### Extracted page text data
----
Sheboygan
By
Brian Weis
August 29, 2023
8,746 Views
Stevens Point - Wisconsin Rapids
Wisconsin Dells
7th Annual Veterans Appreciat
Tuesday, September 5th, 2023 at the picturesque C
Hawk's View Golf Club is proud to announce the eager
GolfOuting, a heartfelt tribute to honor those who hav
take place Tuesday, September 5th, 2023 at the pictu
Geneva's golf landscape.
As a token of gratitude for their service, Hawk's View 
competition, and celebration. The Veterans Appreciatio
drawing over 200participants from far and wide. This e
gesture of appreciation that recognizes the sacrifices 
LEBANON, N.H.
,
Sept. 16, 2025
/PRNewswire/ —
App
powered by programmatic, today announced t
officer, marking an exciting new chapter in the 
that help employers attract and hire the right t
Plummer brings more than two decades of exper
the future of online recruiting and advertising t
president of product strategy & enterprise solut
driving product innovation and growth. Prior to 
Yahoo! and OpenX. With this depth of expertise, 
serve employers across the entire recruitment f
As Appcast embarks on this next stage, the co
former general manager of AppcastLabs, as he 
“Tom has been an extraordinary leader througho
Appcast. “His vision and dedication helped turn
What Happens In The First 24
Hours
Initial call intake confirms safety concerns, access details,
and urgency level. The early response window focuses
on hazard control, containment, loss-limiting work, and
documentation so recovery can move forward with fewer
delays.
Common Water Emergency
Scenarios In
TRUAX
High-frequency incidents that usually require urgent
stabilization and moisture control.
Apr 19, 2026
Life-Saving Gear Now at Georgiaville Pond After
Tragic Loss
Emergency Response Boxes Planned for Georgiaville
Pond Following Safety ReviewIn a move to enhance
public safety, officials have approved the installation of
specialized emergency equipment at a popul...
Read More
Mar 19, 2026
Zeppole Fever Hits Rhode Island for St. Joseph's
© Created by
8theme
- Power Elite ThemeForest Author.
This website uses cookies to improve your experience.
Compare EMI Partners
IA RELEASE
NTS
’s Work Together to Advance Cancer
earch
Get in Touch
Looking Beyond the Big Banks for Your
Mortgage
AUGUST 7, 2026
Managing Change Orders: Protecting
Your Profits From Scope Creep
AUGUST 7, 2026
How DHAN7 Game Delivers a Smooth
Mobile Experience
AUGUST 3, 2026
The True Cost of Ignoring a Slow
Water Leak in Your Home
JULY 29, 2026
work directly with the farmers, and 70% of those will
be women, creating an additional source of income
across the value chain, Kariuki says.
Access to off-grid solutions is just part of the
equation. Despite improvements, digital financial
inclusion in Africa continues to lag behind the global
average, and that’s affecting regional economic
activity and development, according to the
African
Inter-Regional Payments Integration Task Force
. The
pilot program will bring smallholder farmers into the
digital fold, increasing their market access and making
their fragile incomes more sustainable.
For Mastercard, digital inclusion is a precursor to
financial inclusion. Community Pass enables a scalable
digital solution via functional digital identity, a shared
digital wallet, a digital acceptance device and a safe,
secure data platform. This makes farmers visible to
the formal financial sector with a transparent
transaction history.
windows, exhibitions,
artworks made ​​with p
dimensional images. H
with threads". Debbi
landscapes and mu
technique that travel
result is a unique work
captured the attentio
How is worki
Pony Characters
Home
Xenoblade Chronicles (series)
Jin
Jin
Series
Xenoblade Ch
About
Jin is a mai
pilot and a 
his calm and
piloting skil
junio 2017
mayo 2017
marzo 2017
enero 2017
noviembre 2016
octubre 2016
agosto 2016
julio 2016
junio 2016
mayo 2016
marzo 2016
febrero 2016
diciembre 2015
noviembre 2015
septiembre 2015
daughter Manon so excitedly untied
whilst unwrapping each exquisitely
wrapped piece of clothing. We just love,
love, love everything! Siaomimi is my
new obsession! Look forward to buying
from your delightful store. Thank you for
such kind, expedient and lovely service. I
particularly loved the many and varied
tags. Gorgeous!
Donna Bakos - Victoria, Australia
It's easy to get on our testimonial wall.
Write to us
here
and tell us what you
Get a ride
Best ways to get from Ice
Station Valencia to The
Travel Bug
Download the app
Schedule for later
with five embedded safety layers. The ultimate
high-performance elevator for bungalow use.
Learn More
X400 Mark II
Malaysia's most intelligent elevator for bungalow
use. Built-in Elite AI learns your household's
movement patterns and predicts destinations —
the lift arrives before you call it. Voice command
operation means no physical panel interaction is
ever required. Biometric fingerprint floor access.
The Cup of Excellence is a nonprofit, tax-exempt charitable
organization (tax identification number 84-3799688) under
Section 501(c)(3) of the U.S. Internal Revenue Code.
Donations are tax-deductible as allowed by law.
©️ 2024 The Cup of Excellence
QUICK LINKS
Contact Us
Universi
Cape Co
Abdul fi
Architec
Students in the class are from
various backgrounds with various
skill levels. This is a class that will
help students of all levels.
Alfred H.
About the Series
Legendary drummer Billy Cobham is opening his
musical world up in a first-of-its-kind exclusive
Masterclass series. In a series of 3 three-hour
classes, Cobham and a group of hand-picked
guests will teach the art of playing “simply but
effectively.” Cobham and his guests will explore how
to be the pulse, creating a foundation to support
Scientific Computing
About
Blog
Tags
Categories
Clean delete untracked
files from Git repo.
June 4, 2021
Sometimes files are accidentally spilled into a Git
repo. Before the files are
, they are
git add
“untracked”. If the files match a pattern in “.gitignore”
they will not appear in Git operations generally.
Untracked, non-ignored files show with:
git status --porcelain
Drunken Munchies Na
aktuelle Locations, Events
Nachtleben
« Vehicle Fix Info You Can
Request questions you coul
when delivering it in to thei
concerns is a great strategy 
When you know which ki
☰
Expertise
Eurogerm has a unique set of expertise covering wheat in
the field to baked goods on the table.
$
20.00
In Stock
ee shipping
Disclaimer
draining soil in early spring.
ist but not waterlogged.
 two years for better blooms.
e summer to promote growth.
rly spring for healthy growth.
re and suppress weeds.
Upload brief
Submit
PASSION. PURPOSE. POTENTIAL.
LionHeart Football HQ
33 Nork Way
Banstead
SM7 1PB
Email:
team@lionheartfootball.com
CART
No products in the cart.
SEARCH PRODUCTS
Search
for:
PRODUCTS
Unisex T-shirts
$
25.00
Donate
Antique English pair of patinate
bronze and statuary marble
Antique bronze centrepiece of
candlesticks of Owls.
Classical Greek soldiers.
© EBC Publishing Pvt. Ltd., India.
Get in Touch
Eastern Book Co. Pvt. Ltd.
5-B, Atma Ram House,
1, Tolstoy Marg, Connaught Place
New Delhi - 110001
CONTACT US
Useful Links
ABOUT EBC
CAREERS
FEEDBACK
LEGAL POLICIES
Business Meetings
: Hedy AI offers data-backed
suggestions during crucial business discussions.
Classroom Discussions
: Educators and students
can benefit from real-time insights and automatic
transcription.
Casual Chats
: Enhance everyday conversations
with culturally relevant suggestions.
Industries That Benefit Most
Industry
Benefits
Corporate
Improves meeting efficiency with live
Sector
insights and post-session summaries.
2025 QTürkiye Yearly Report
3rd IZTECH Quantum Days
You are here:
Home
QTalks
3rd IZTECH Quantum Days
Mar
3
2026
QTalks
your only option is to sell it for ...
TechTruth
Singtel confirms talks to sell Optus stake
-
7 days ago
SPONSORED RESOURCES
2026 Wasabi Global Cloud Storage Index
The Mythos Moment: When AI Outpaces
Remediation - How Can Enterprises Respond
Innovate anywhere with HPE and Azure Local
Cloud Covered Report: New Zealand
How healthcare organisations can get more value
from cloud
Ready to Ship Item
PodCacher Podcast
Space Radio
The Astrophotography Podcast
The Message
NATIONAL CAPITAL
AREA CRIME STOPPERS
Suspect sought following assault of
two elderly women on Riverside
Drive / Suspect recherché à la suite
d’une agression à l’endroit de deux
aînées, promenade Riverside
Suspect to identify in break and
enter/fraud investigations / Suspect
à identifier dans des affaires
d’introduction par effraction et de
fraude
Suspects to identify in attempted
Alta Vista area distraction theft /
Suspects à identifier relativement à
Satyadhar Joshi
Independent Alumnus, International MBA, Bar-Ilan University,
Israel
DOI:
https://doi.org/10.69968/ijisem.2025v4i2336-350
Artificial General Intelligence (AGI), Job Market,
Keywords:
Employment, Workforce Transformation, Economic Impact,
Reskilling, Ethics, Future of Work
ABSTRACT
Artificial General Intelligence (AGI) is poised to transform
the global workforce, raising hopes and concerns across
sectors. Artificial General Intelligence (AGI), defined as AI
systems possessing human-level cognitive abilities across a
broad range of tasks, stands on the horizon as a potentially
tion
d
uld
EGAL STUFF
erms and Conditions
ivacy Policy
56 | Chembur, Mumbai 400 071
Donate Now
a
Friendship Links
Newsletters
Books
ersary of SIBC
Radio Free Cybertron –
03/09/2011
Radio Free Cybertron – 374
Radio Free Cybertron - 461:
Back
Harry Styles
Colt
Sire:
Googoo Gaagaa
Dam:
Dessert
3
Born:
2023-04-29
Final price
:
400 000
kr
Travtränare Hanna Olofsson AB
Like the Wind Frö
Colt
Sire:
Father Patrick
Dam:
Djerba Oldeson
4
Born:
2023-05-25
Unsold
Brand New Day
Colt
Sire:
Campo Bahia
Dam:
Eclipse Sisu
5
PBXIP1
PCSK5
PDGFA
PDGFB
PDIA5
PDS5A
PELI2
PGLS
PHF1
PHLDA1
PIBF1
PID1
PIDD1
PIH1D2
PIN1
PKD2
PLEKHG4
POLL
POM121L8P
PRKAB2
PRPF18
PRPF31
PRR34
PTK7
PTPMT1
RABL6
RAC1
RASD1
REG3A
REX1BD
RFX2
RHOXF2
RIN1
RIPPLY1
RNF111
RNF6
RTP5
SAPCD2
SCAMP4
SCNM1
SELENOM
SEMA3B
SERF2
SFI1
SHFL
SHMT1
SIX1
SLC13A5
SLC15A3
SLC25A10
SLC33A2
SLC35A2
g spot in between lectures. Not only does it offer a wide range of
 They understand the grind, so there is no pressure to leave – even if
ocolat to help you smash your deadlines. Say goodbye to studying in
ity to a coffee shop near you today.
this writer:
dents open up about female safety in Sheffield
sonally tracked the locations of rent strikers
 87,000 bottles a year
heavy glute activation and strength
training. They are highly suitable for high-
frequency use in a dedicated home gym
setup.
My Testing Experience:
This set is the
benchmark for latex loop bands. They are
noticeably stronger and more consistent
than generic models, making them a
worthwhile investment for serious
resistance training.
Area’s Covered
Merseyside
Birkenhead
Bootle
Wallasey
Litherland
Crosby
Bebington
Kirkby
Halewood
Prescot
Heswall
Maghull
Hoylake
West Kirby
----
### Exercise brief
In the records above, find every line containing the word "Covered" and show it.

### Written response
Cloud Covered Report: New Zealand
Area’s Covered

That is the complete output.